Chose intéressante, plusieurs écoles commencent à ce niveau en se servant du courrier électronique selon le modèle "demande à un expert". C'est une façon d'obtenir plus d'information, mais ne promeut pas le développement de la communauté d'apprentissage entre les classes, les écoles et la communauté plus large. Ce mode question-réponse ne supporte pas la formule "apprenti", le mentorat à long terme ou un apprentissage collectif distribué. Pourtant, ceux-ci sont parmi les principaux avantages des partenariats école-territoire. Ces partenariats offrent des occasions aux élèves de rendre ce qu'ils apprennent plus pertinent à la résolution de situations-problèmes réelles.
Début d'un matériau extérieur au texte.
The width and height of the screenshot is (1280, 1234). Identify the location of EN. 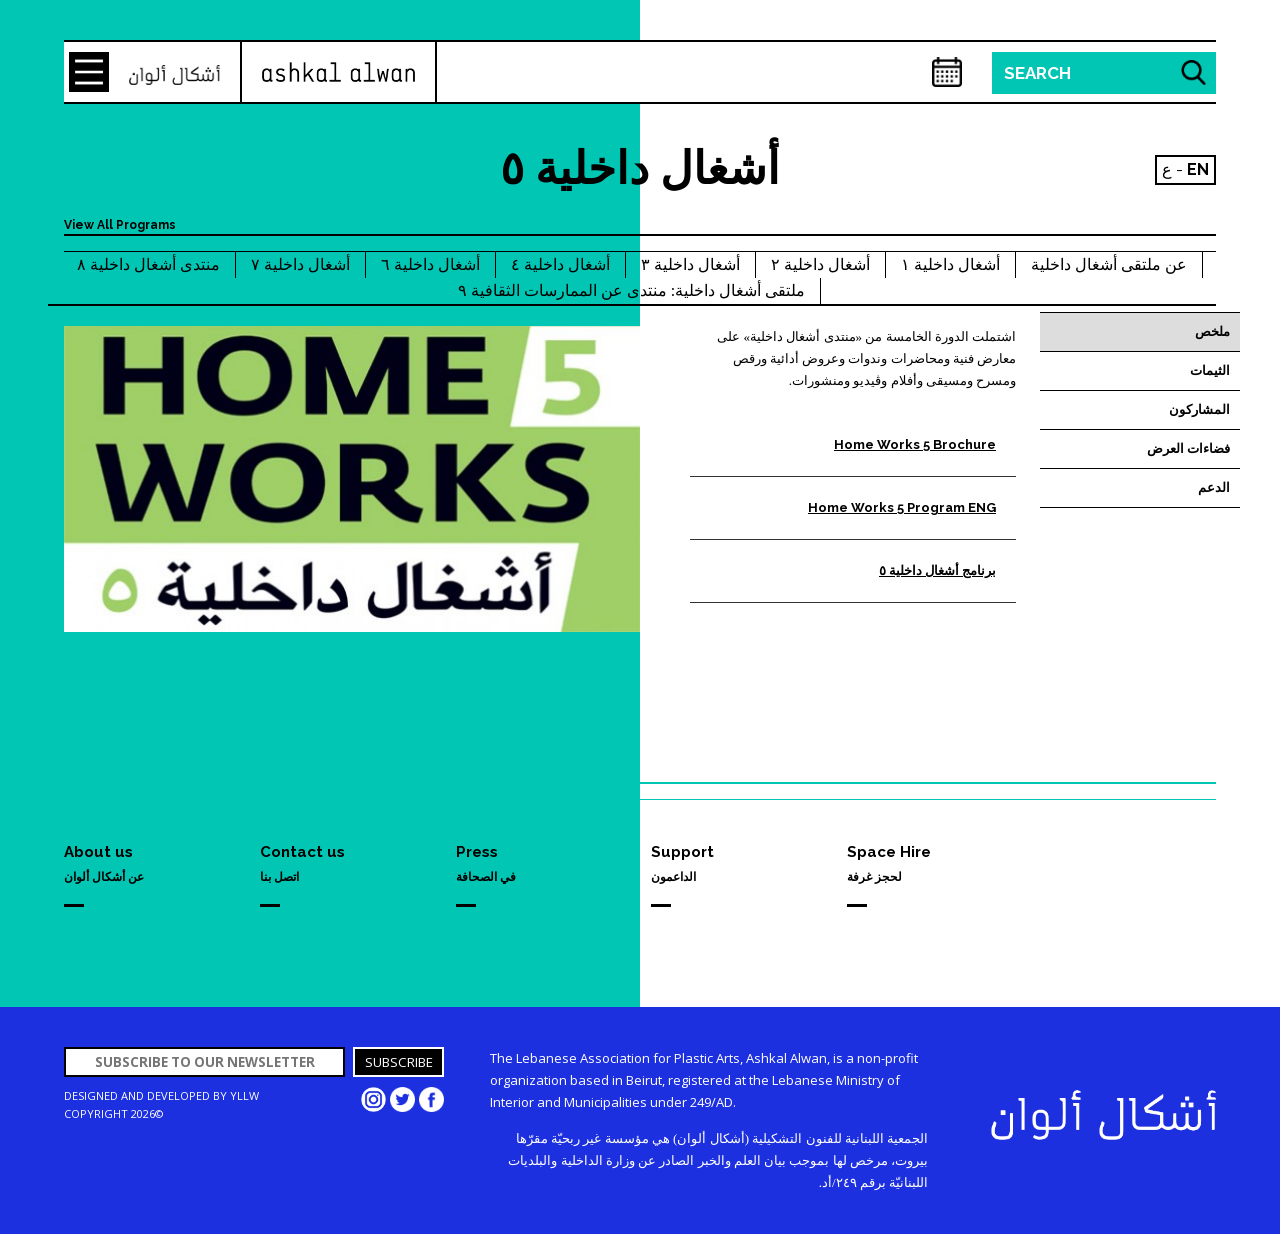 (1198, 169).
Les communautés d'apprentissage virtuelles

Les personnes impliquées dans une situation d'éducation à distance supportée par les TIC ne constitue pas, en elle-même, une communauté d'apprentissage virtuelle. Une communauté d'apprentissage virtuelle implique qu'un groupe de personnes se rencontrent régulièrement dans un espace virtuel dans le seul but partagé d'explorer un thème ou de comprendre un problème ou une question complexe. Le groupe est une communauté d'investigation dans laquelle tous sont attendus et encouragés à porter attention à leurs démarches et à leurs dires afin de faire en sorte que leur collaboration avec autrui devienne une façon naturelle et adaptée pour eux de se comporter. Les communautés d'apprentissage virtuelles peuvent exister à l'intérieur de ou entre des classes et des écoles, des entreprises ou des foyers, les trio école-maison-communauté, ou école-lieu de travail-université ou, encore, à l'intérieur de ou entre différentes cultures. Les possibilités de ces partenariats sont immenses et leur complexité est grande. Dans plusieurs groupes de collaborateurs, et spécialement chez ceux qui fonctionnent de manière virtuelle, les rôles ne sont souvent pas très bien différenciés et nous ne disposons pas de protocoles qui permettraient d'assigner des rôles aux uns et aux autres. Ceci est complexe, mais c'est aussi l'occasion d'explorer les dynamiques des relations entre pairs et collègues.